I used to ask what made a great storytelling photograph. Now I ask a similar question about written stories, and the answer keeps coming back with 4 Cs: Concept, Characters, Conflict and Context. I’ve heard a lot of broad arguments for what makes a great story, what makes it real and relatable, but for me these 4 elements, applied in just the right proportions make a story cook. Note that these elements will at times overlap and intertwine as they should in order to formulate a cohesive story.
Show me what idea or concept makes this story worth reading
Concept is that umbrella element that lends the story something unusual and makes the reader take notice. In Hunger Games, the concept comes through these, well, games where young people face each other to the death for the good of their districts. In the Da Vinci Code, ancient secrets that could re-write the underpinnings of the Christian faith drive the interest level in the story. In hunt for Red October, a submarine can go undetected when it engages its caterpillar drive.
The danger with Concept comes when you lean too heavily on it, thinking you have such a strong idea that you can more or less carry the entire tale on its back without minding other story elements. Of the examples I gave, I’ll let you decide which falls into that trap.
Give me characters struggling to make their way
Characters provide the critical, indispensable human element that helps the reader relate to the story. Furthermore, the challenges (see Conflict) our characters face and how they decide to meet them supply the engine to drive the story forward. Understanding what our characters fear, love and disdain, what drives them, what motivates them, among other things, must justify what happens in the story.
How characters interact with one another, opposing or helping, upholding or undermining, also moves the story forward. In my writing I like to make sure that nothing in the story can happen unless it makes sense in terms of what my characters would do or how they would deal with a situation. Well, almost nothing. As in real life, circumstances beyond a person’s control can flare up, and in those cases, resolution of the difficulties that come from those uncontrolled events must find its foundation in who the characters are.

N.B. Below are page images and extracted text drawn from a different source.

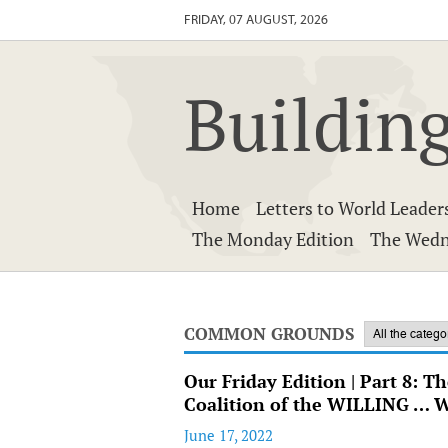
FRIDAY, 07 AUGUST, 2026
Building
Home
Letters to World Leader
The Monday Edition
The Wedn
COMMON GROUNDS
Our Friday Edition | Part 8: T
Coalition of the WILLING … 
June 17, 2022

Finally, characters provide what I like to think of as “the verbal mood” for the story. Some call this “voice,” and I try for the most part to get out of the way, set aside my own voice, and let my characters infuse the story with how they sound, both in external and internal dialog.

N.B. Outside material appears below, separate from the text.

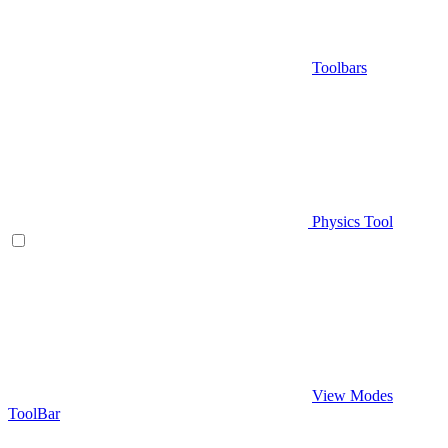
Toolbars
Physics Tool
View Modes
ToolBar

Show me what’s happening with action that heightens tension
Conflict can arise within a character, can happen between characters, or can derive from external circumstances that arise from the Concept and/or the Context. Whatever is happening, though, the stakes must be high for our characters. Conflict advancement and resolution must make sense in light of how our characters would deal with the challenges they face based on who they are and how they interact with the world. For me this Conflict-Character interaction powers the center of the story. It’s what drives that famous “plot arc” I tend to set aside in my thinking because I’ve found that if I get my elements right and if they intersect at the conflict point in the right way, plot takes care itself — it happens naturally. As I’ve written before, I believe that conflict must escalate as the story progresses until it can do so no longer, at which point I can say I’m close to the ending.
Show me where and when the story happens
Context comes through the succinct and efficient description of time and space, or to bring it more down to earth, the time period and location where the story takes place. This setting helps ground the story and situates the reader so she can appreciate the full implications of the Concept, the world in which our Characters reside and the Conflicts they face. Personally, I don’t enjoy reading long exposition about setting, preferring to-the-point, interaction-based descriptions of the world the story’s Characters inhabit. As I write, I let Context arise naturally, when needed, and with as short a bit of prose as I can manage. Yet I know I must include it because it holds up and supports, much as a foundation would a house, what happens in the story.
There you have it, then: my 4 Cs for story-telling. Does this fully account for all that makes for a great story? I’m sure the answer wants to be no. Storytelling resists formulaic treatments. It does not follow — regardless of all the books written on the subject — any N-step program. We do benefit, however, from a framework we can keep in mind, a cross-check we can apply as we write or interact with our stories. The 4 Cs provide me with that framework as I envision and write my stories.